Task to carry out — Read the records below and report each line in which "label" occurs.

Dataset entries
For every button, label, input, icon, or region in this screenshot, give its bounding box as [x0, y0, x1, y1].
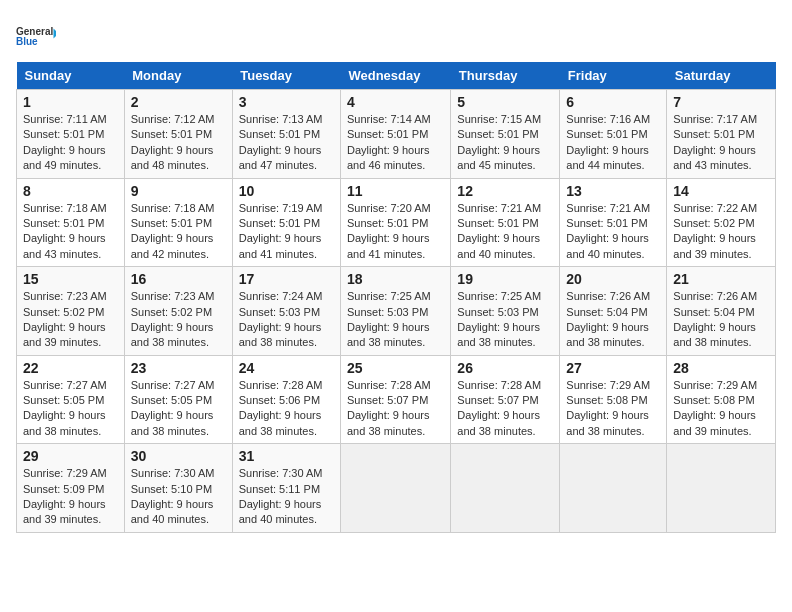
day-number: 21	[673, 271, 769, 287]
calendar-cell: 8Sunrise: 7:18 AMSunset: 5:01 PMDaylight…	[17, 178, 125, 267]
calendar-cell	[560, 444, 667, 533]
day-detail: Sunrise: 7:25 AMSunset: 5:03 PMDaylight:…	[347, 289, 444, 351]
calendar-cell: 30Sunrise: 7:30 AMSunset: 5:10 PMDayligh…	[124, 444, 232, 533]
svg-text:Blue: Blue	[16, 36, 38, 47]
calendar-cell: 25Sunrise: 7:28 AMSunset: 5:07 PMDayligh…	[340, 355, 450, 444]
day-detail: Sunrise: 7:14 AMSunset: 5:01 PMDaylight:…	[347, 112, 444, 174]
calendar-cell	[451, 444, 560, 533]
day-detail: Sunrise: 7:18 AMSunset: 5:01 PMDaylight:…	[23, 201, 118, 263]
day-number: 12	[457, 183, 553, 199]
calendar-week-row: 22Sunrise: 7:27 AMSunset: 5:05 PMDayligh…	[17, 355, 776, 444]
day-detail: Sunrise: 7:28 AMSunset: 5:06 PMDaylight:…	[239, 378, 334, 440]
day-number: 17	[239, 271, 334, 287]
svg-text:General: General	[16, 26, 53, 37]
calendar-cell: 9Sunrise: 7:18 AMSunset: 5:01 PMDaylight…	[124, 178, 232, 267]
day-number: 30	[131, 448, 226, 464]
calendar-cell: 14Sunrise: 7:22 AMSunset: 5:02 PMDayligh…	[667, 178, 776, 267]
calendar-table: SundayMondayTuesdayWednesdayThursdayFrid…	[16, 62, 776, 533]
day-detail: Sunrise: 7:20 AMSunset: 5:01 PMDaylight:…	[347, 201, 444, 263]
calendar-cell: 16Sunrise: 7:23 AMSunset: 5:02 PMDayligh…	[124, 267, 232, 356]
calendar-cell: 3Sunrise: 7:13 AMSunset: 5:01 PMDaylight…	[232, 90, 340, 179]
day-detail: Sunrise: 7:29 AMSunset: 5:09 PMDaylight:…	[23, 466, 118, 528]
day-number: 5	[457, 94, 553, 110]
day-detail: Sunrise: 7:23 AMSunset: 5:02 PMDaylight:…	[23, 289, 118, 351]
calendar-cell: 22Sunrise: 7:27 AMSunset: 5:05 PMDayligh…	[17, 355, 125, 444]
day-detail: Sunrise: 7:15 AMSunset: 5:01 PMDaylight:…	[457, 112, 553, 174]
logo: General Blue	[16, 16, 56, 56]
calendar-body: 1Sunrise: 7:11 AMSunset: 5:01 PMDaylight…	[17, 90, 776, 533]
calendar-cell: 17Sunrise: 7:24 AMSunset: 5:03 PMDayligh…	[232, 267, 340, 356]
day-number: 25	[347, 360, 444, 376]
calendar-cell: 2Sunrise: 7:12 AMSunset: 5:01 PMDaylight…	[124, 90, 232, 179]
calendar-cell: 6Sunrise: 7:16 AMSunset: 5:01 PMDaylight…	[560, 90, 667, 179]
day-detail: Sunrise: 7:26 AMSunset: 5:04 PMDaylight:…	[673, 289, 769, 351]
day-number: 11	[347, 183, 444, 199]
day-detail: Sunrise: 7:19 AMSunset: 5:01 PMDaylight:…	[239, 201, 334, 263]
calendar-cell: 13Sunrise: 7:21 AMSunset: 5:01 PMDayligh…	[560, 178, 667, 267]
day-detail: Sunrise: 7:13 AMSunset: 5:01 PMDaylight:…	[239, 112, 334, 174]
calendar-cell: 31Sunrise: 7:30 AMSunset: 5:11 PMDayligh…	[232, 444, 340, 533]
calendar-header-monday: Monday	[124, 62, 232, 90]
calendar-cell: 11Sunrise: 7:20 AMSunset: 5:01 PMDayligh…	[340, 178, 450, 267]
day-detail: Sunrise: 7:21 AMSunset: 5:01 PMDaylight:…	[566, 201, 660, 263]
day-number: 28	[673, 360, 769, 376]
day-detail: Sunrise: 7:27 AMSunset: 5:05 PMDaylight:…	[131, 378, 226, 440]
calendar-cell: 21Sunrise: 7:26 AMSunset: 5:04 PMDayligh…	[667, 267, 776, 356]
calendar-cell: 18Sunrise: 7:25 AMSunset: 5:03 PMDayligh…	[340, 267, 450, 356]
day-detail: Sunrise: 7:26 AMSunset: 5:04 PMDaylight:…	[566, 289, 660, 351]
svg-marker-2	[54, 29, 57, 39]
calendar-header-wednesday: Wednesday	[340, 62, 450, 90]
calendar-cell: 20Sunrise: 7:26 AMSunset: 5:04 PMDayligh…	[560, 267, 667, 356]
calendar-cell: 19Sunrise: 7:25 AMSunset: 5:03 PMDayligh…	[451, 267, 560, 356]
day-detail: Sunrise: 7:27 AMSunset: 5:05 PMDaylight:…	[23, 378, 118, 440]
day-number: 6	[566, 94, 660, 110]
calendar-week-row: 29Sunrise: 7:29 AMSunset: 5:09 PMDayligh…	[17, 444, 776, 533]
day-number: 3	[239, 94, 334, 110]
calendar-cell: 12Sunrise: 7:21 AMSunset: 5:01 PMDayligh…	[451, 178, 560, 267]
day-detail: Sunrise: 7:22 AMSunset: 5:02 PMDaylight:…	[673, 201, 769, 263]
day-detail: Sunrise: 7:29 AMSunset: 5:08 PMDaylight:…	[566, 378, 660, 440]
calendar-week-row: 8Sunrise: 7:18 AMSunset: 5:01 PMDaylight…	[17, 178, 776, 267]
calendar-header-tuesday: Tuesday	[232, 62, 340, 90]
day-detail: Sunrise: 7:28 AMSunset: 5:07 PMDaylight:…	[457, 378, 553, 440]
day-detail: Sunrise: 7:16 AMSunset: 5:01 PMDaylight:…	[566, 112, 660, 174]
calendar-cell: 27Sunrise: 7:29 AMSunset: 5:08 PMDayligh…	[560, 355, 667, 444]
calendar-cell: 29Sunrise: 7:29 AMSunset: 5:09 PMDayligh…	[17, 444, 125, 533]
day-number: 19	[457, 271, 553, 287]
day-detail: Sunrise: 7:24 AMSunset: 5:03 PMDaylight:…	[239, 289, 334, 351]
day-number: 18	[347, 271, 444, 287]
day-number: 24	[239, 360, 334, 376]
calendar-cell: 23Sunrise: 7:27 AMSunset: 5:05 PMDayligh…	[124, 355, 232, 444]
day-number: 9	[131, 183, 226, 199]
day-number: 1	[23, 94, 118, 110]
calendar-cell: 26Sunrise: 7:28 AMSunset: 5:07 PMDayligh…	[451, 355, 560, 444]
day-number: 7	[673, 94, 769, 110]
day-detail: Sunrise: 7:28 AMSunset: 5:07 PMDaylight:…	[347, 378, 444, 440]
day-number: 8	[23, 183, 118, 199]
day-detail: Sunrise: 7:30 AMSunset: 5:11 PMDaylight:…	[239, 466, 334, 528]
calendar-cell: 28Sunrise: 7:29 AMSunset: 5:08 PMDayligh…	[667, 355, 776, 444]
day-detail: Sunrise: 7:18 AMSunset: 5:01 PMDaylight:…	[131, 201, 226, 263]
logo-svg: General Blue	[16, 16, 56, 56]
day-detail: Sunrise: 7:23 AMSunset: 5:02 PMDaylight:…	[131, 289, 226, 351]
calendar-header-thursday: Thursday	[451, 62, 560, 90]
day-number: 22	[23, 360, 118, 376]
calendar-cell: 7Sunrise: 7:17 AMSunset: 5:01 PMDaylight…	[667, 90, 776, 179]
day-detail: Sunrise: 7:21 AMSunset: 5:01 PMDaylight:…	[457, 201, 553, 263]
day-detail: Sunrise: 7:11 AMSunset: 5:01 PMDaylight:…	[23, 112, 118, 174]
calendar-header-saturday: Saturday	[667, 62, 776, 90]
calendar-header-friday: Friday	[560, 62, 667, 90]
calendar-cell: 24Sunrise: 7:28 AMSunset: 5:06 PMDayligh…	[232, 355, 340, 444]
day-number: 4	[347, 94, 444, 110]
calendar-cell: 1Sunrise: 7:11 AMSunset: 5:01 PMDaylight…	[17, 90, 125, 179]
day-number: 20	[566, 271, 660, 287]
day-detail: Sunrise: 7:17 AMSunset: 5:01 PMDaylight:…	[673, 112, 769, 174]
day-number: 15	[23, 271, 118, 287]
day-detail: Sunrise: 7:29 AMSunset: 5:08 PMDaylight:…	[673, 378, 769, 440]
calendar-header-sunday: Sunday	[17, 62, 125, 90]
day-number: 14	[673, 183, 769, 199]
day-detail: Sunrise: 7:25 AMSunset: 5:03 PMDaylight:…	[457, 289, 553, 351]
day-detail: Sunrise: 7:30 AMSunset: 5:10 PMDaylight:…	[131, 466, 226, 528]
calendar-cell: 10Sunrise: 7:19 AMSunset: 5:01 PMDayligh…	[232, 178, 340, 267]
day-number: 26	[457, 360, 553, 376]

...

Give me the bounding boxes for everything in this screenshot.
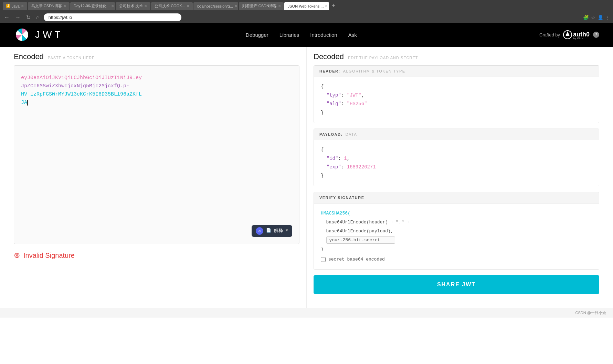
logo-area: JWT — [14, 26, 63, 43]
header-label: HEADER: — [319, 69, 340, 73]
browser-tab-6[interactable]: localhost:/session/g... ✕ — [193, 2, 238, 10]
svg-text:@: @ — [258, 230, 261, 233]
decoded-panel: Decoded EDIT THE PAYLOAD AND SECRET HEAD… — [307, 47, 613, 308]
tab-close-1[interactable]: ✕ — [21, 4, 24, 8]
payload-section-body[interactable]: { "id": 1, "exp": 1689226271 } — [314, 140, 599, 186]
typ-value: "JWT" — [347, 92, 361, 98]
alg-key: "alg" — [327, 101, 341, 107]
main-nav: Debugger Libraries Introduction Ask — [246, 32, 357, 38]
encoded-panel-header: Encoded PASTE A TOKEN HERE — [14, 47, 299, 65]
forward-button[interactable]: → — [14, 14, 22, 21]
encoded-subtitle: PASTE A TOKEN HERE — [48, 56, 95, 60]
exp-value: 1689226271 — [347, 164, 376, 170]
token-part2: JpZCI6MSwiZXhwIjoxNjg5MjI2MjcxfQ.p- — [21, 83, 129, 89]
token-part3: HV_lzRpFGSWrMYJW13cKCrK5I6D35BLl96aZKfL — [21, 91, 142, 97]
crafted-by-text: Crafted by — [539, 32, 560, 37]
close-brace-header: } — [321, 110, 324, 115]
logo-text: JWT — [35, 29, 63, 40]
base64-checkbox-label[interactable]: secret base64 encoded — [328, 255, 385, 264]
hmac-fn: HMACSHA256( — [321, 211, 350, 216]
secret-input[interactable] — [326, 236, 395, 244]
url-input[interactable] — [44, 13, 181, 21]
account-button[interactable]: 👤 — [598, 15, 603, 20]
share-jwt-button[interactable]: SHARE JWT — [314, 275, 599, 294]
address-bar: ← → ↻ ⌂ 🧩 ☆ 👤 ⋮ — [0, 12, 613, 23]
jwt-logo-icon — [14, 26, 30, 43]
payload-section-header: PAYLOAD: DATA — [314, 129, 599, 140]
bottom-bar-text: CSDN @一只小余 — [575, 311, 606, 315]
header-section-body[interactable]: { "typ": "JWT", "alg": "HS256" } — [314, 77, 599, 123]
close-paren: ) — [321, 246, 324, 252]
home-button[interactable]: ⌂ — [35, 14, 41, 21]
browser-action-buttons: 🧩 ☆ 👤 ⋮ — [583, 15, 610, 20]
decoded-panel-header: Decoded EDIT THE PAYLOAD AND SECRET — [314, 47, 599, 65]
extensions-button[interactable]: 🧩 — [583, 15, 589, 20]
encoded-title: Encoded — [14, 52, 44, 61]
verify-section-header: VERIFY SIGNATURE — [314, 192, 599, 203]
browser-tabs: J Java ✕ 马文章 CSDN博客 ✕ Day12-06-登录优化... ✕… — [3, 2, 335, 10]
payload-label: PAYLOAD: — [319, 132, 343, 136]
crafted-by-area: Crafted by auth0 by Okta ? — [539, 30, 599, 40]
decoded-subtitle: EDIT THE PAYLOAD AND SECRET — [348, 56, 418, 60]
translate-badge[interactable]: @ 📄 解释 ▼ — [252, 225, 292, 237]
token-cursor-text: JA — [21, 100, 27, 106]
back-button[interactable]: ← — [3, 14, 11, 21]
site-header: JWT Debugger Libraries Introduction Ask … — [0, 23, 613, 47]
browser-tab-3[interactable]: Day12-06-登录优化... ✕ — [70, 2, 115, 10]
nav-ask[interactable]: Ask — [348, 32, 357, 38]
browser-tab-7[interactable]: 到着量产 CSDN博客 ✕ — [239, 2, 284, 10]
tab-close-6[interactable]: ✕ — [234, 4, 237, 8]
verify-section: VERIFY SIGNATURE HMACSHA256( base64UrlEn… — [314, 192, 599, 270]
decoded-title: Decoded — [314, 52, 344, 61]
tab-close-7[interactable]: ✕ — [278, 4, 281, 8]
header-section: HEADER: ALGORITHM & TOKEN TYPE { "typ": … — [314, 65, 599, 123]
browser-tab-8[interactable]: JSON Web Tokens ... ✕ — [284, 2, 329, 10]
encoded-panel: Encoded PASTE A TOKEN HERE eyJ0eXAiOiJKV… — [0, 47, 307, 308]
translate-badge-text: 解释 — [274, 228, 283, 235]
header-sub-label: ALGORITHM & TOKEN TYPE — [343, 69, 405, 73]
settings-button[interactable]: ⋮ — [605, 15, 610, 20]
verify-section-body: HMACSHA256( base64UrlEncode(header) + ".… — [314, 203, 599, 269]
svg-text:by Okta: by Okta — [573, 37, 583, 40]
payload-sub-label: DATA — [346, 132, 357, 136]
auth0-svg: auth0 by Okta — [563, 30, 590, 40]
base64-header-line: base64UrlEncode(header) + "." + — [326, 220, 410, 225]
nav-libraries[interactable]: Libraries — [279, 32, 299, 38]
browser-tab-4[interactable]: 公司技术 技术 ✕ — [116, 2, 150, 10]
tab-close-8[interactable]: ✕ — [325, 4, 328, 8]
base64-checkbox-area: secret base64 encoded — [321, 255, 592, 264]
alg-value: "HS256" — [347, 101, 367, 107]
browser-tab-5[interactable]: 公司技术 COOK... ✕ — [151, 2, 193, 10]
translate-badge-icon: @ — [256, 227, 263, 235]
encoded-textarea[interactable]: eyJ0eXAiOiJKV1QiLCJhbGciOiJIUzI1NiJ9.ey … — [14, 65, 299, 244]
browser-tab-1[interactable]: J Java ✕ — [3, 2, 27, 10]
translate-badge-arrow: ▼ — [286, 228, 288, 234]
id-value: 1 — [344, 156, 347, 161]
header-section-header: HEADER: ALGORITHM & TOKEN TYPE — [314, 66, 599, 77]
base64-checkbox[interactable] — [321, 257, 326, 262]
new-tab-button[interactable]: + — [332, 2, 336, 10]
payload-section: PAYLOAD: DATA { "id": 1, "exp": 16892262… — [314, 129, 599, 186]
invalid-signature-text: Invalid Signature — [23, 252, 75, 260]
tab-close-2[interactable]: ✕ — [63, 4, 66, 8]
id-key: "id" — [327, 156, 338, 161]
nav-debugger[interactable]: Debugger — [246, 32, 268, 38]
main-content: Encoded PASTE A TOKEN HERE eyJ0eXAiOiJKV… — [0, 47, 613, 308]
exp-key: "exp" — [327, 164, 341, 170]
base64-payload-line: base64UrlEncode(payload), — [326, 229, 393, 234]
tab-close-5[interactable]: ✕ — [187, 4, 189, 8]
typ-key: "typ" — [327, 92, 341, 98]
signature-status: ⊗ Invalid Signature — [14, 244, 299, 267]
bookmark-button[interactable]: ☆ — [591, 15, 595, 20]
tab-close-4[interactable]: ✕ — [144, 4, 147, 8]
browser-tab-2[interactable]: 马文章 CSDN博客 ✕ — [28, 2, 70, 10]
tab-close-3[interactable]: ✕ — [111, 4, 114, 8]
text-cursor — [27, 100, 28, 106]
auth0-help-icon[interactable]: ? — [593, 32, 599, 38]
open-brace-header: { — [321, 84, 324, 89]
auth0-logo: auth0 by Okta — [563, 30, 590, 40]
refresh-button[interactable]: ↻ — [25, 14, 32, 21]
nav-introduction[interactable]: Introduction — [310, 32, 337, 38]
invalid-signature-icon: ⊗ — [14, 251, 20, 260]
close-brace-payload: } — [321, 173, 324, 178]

Output for this task —
For every button, label, input, icon, or region in this screenshot, give its bounding box as [x0, y0, x1, y1].
header-label: HEADER: — [319, 69, 340, 73]
base64-checkbox-label[interactable]: secret base64 encoded — [328, 255, 385, 264]
payload-label: PAYLOAD: — [319, 132, 343, 136]
header-sub-label: ALGORITHM & TOKEN TYPE — [343, 69, 405, 73]
payload-sub-label: DATA — [346, 132, 357, 136]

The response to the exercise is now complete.